CCA finds directions $\mathbf{w}_1, \mathbf{w}_2$ that maximise the Pearson correlation between projected views:
$$ \max_{\mathbf{w}_1, \mathbf{w}_2} \; \mathbf{w}_1^\top X_1^\top X_2 \mathbf{w}_2 \quad \text{s.t.} \quad \mathbf{w}_i^\top X_i^\top X_i \mathbf{w}_i = 1 $$
The solution uses PCA whitening followed by an SVD of the cross-covariance matrix, giving a numerically stable result even for high-dimensional views.
from cca_zoo.linear import CCA
model = CCA(latent_dimensions=2).fit([X1, X2])
z1, z2 = model.transform([X1, X2])
print(model.score([X1, X2])) # canonical correlations
rCCA — Regularised CCA¶
When to use: CCA breaks down when $n < p$ (more features than samples). rCCA adds a ridge penalty to stabilise the covariance matrices.
The parameter c controls the regularisation strength:
c=0→ equivalent toCCAc=1→ equivalent toPLS0 < c < 1→ interpolates between the two
PLS — Partial Least Squares¶
When to use: When you want to maximise covariance rather than correlation. PLS is more robust to noise and does not require invertible covariance matrices.
PLS is a special case of rCCA with c=1:
$$ \max_{\mathbf{w}_1, \mathbf{w}_2} \; \mathbf{w}_1^\top X_1^\top X_2 \mathbf{w}_2 \quad \text{s.t.} \quad |\mathbf{w}_i|_2 = 1 $$
Multiview methods (≥2 views)¶
These methods generalise CCA to three or more views.
MCCA — Multiset CCA¶
When to use: Multiple views, interpretable pairwise-sum objective.
MCCA maximises the sum of pairwise correlations across all view pairs. It solves a generalised eigenvalue problem on block matrices:
$$ A \mathbf{v} = \lambda B \mathbf{v} $$
where $A$ contains the cross-view covariances and $B$ the regularised within-view covariances.
GCCA — Generalised CCA¶
When to use: Multiple views with potentially different numbers of features; best when you want a single shared low-dimensional representation.

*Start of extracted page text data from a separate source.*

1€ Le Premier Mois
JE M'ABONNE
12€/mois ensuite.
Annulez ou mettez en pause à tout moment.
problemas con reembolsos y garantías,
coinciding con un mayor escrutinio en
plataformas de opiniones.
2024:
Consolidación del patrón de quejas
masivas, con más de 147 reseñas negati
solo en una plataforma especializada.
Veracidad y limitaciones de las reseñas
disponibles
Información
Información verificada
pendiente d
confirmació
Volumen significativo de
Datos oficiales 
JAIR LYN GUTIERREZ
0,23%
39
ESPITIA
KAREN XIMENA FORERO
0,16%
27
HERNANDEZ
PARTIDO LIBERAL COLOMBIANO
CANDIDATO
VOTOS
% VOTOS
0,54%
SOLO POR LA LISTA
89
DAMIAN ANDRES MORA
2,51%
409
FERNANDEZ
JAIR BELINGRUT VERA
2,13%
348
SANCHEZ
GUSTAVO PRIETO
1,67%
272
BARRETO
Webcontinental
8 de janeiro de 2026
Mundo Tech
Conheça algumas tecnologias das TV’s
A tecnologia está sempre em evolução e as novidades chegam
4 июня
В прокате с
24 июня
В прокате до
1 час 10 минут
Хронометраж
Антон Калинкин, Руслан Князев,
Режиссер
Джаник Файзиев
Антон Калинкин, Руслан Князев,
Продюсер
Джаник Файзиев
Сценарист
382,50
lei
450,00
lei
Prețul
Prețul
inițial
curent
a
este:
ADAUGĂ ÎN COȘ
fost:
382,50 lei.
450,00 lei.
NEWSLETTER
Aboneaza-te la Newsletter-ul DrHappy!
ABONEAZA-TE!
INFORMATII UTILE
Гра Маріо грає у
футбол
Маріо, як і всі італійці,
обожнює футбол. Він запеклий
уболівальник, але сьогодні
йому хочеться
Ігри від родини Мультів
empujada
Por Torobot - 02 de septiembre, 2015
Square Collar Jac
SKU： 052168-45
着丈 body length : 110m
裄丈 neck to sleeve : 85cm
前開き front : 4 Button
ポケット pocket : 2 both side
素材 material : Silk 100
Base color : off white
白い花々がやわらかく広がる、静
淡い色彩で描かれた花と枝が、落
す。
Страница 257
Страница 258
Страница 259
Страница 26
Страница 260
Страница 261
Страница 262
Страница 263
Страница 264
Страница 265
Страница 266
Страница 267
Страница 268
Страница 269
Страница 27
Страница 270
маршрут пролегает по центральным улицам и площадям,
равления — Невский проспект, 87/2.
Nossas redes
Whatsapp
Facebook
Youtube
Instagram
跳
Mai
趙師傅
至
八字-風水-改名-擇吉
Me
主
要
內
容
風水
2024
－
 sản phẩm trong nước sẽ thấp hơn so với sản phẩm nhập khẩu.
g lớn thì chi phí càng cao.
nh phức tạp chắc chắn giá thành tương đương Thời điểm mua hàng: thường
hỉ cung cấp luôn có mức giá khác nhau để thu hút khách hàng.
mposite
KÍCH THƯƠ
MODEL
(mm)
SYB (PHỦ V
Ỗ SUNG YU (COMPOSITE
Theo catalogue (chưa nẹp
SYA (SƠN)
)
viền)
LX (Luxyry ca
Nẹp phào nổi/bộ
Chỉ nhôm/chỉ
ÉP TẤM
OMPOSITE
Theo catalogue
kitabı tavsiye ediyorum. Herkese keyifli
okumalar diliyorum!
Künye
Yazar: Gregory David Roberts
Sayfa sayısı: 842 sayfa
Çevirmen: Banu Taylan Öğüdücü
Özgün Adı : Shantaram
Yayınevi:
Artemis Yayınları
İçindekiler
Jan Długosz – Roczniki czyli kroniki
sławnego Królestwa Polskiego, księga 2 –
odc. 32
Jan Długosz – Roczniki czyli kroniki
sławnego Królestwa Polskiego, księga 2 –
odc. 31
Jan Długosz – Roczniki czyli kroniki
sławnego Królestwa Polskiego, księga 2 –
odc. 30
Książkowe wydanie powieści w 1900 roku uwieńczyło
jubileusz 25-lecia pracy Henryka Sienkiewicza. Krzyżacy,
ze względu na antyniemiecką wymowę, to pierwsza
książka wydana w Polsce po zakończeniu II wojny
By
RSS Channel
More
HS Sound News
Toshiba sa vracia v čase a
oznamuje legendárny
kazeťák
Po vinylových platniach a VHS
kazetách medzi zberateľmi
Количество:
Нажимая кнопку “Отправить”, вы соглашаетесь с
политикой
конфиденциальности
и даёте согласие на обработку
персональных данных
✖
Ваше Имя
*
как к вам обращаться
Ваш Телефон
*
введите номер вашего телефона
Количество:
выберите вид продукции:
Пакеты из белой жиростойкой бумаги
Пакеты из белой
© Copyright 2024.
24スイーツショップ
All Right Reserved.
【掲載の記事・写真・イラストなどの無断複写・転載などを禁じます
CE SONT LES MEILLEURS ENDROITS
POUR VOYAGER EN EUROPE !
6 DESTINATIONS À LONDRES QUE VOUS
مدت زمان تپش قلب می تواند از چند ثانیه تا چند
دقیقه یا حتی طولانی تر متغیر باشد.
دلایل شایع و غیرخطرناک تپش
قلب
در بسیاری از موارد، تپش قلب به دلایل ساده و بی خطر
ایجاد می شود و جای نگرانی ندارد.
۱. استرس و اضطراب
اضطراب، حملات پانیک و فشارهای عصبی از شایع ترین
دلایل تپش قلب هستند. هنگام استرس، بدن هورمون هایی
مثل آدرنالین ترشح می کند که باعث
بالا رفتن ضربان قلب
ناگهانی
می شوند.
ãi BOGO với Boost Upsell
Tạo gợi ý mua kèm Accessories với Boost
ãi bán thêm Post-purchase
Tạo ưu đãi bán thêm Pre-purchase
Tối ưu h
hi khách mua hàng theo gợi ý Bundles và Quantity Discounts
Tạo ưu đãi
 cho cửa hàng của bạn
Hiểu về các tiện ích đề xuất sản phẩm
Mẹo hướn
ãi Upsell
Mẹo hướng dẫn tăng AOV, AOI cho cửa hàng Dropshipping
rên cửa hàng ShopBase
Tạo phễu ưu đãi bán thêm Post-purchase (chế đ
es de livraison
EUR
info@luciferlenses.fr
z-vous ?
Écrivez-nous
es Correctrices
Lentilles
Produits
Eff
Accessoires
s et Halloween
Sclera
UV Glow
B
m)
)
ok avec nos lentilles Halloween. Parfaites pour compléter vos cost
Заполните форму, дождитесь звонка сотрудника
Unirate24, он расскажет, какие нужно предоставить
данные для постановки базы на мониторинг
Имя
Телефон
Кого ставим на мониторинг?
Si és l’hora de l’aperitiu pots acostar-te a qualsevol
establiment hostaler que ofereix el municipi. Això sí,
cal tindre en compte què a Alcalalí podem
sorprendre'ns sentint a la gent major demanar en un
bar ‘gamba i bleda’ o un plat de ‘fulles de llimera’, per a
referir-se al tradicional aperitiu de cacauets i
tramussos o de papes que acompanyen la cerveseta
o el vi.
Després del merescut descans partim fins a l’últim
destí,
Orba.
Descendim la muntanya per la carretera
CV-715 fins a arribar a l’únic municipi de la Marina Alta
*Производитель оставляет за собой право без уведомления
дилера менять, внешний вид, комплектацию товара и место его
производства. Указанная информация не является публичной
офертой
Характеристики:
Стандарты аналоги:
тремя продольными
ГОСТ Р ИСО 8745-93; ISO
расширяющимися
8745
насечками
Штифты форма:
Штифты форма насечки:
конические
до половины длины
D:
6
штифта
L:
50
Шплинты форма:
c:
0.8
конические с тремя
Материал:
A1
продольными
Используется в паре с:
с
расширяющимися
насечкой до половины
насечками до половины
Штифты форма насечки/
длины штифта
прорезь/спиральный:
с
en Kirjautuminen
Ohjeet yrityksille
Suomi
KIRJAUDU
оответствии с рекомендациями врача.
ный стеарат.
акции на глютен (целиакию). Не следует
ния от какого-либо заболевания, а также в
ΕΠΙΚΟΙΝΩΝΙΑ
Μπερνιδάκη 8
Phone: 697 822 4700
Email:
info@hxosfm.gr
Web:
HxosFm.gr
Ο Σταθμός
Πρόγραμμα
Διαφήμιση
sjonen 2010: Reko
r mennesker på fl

GCCA finds a common latent variable $G$ (of shape $n \times k$) such that each view can be reconstructed from it:
$$ \min_{G, W_i} \sum_{i} \mu_i |X_i W_i - G|_F^2 $$
This is equivalent to maximising the sum of squared canonical correlations between each view and the shared projection.
TCCA — Tensor CCA¶
When to use: When you want to capture higher-order (beyond pairwise) correlations among multiple views.
TCCA builds a joint cross-moment tensor of the whitened views and finds its best rank-$k$ PARAFAC decomposition:
$$ T = \frac{1}{n} \sum_{j} \tilde{\mathbf{x}}^{(1)}_j \otimes \cdots \otimes \tilde{\mathbf{x}}^{(M)}_j $$
from cca_zoo.linear import TCCA
model = TCCA(latent_dimensions=2, c=0.01, random_state=0).fit([X1, X2, X3])
Gradient-descent methods¶
These methods replace the full eigendecomposition with mini-batch Riemannian gradient descent on the Stiefel manifold, making them practical for very high-dimensional or streaming data.
| Class | Description |
|---|---|
PLS_EY |
Eckart-Young PLS objective, stochastic updates |
CCA_EY |
Eckart-Young CCA (whitened), stochastic updates |
MCCA_EY |
Multiview EY-CCA for ≥2 views |
from cca_zoo.linear import CCA_EY
model = CCA_EY(latent_dimensions=2, lr=0.01, batch_size=64, max_iter=200)
model.fit([X1, X2])
Sparse / iterative methods¶
All sparse methods in cca_zoo.linear use an Alternating Least Squares (ALS) loop with
Gram-Schmidt deflation to extract multiple canonical directions.
Choosing a sparse method
- SCCA_PMD — fast, interpretable L1 bound; good default for sparse CCA
- SCCA_ADMM — more principled L1 penalty via ADMM
- SCCA_IPLS — elastic net penalty; handles both L1 and L2 regularisation
- ElasticCCA — elastic net applied to the multiview sum-of-scores target
- ParkhomenkoCCA — simple fixed soft-threshold; fast but less adaptive
- SCCA_Span — hard threshold (top-k entries); useful when sparsity level is known
- PLS_ALS — no sparsity; ALS version of PLS (useful as a baseline)
SCCA_PMD¶
Imposes L1 constraints via bisection-based soft-thresholding (Witten 2009):
$$ \max_{\mathbf{w}_1, \mathbf{w}_2} \; \mathbf{w}_1^\top X_1^\top X_2 \mathbf{w}_2 \quad \text{s.t.} \quad |\mathbf{w}_i|_1 \leq \tau_i\sqrt{p_i},\; |\mathbf{w}_i|_2 = 1 $$
tau=1 (default) gives no sparsity; smaller values give sparser solutions.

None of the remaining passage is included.